Exercise prompt:
Beginning with the line that contains "hidrogênio - utilização do hidrogênio", print each line to the end of the data exactly. Omit the pictures.

++++ Supplied records ++++

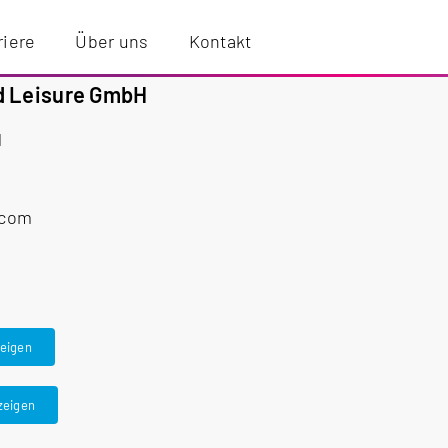
riere
Über uns
Kontakt
d Leisure GmbH
1
.com
zeigen
zeigen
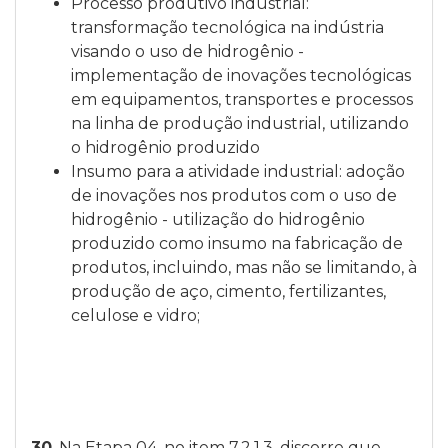
Processo produtivo industrial:
transformação tecnológica na indústria
visando o uso de hidrogênio -
implementação de inovações tecnológicas
em equipamentos, transportes e processos
na linha de produção industrial, utilizando
o hidrogênio produzido
Insumo para a atividade industrial: adoção
de inovações nos produtos com o uso de
hidrogênio - utilização do hidrogênio
produzido como insumo na fabricação de
produtos, incluindo, mas não se limitando, à
produção de aço, cimento, fertilizantes,
celulose e vidro;
30
. Na Etapa 04, no item 7.2.1.3, discorre que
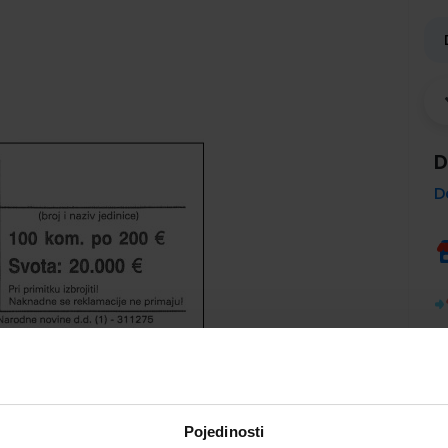
D
D
Pojedinosti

++++

Output below:
hidrogênio - utilização do hidrogênio
produzido como insumo na fabricação de
produtos, incluindo, mas não se limitando, à
produção de aço, cimento, fertilizantes,
celulose e vidro;
30
. Na Etapa 04, no item 7.2.1.3, discorre que
D
D
Pojedinosti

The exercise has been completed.